With help from Peter Taylor's comment, I was able to prove the expression for $H_{\star}(n)$. I believe the approximation for $H^{\star}(n)$ could also be proven by noting that for $x>2^{n/2}$, $\sqrt{x^2-2^{n-1}}\leqslant \sqrt{q}$ or $\sqrt{q}\leqslant\sqrt{x^2+2^{n-1}}$, and then expanding these bounds as Taylor series to show that most of the higher bits of $\sqrt{q}$ are the same as the higher bits of $x$, hence the entropy of $q$ must be nearly the same as the entropy of $x$. Unfortunately the argument seems to get pretty messy so I have yet to formalize it.
Let $(x,y)$ denote the greatest common divisor of $x$ and $y$. The proof of the expression for $H_{\star}(n)$ relies on the following proposition.
Proposition. For two numbers $x,y$ with $(x,2^n)=2^m$, $x^2\equiv y^2 \mod 2^n$ iff $x\equiv\pm y\mod 2^{n-\min\{m+1,\lfloor n/2\rfloor\}}$.

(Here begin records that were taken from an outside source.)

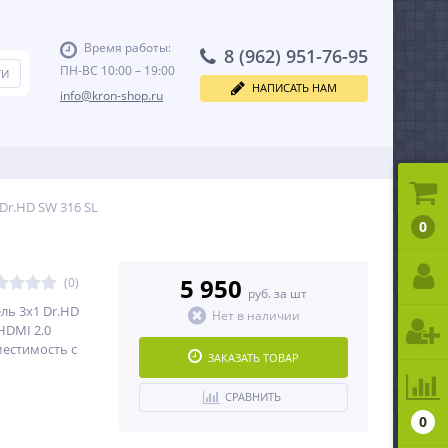
Время работы:
8 (962) 951-76-95
ПН-ВС 10:00 – 19:00
НАПИСАТЬ НАМ
info@kron-shop.ru
 Dr.HD SW 316 SL
0
5 950
(0)
руб. за шт
ль 3х1 Dr.HD
Нет в наличии
HDMI 2.0
естимость с
ЗАКАЗАТЬ ТОВАР
СРАВНИТЬ
0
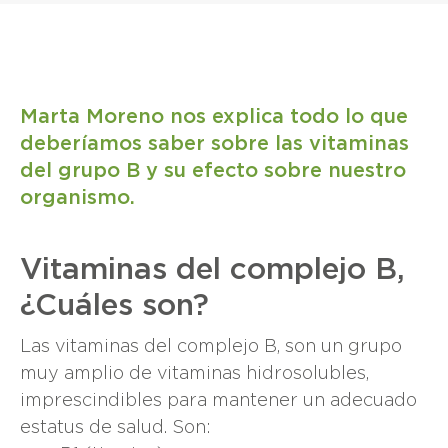
Marta Moreno nos explica todo lo que
deberíamos saber sobre las vitaminas
del grupo B y su efecto sobre nuestro
organismo.
Vitaminas del complejo B,
¿Cuáles son?
Las vitaminas del complejo B, son un grupo
muy amplio de vitaminas hidrosolubles,
imprescindibles para mantener un adecuado
estatus de salud. Son:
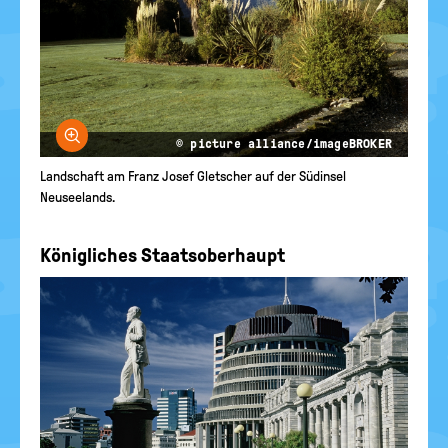
Bild vergrößern
© picture alliance/imageBROKER
Landschaft am Franz Josef Gletscher auf der Südinsel
Neuseelands.
Königliches Staatsoberhaupt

proof. First suppose $(x,2^n)=2^m$ and $x\equiv\pm y\mod 2^{n-\min\{m+1,\lfloor n/2\rfloor\}}$, so that we can write $x=i2^m$ and $y = x+ k2^{n-\min\{m+1,\lfloor n/2\rfloor\}}$. Then
\begin{align}
y^2 &= \left(x+ k2^{n-\min\{m+1,\lfloor n/2\rfloor\}}\right)^2\\
&= x^2 + 2kx2^{n-\min\{m+1,\lfloor n/2\rfloor\}} + k^22^{2\left(n-\min\{m+1,\lfloor n/2\rfloor\}\right)}\\
&= x^2 + kj2^{n+m+1-\min\{m+1,\lfloor n/2\rfloor\}} + k^22^{n+\left(n-\min\{2m+2,2\lfloor n/2\rfloor\}\right)}\\
&\equiv x^2 \mod 2^n.
\end{align}
Now suppose $(x,2^n)=2^m$ and $x^2\equiv y^2 \mod 2^n$. Then $2^n|(x+y)(x-y)$. Certainly it must be the case that $2^{\lceil n/2 \rceil}=2^{n-\lfloor n/2 \rfloor}$ divides one of these terms. Now suppose $2^{m+2}$ divides both of these terms. Then we would also have $2^{m+2}|(x+y)+(x-y)=2x$, so $2^{m+1}|x$ contradicting our assumptions. Thus $2^{n-(m+1)}$ must divide either $(x+y)$ or $(x-y)$. Since $2^{n-\min\{m+1,\lfloor n/2\rfloor\}}$ equals either $2^{n-(m+1)}$ or $2^{n-\lfloor n/2 \rfloor}$, we in particular have $2^{n-\min\{m+1,\lfloor n/2\rfloor\}}$ divides $(x+y)$ or $(x-y)$, i.e. $x=\pm y\mod 2^{n-\min\{m+1,\lfloor n/2\rfloor\}}$.$$\tag*{$\blacksquare$}$$
Now back to the original problem.
\begin{align}
H_{\star}(n) &= -\frac{1}{2^n}\sum_{x=0}^{2^n-1}\log_2\left(\frac{\#\{x:x^2\equiv y^2\mod 2^n\}}{2^n}\right)\\
&=-\frac{1}{2^n}\sum_{x=0}^{2^n-1}\log_2\left(2^{\min\{\log_2((x,2^n))+1,\lfloor n/2\rfloor\}-n}\cdot\left[x\equiv 0\mod 2^{n-\min\{\log_2((x,2^n))+1,\lfloor n/2\rfloor\}}?\,1:2\right]\right)\\
&=-\frac{1}{2^n}\sum_{x=0}^{2^n-1}\log_2\left(2^{\min\{\log_2((x,2^n))+2,\lfloor n/2\rfloor\}-n}\right)\\
&=\frac{1}{2^n}\sum_{x=0}^{2^n-1}\left(n-\min\{\log_2((x,2^n))+2,\lfloor n/2\rfloor\}\right)\\
&=n-\frac{1}{2^n}\sum_{x=0}^{2^n-1}\min\{\log_2((x,2^n))+2,\lfloor n/2\rfloor\}.
\end{align}
Since the number of values less than $2^n$ for which $2^m|x$ is exactly $2^{n-m}$, the sum restricted to the $x$'s such that $(x,2^n)=2^m$ with $m+2\leqslant \lfloor n/2\rfloor$ is just $(m+2)(n^{n-m}-2^{n-m-1})=(m+2)2^{n-m-1}$. Thus we get
\begin{align}
H_{\star}(n) &=n-\sum_{m=0}^{\lfloor n/2\rfloor-2}\frac{m+2}{2^{m+1}}-\lfloor n/2\rfloor2^{-\lfloor n/2\rfloor+1}.
\end{align}
From there a simple computation suffices to show the formula I gave originally is correct.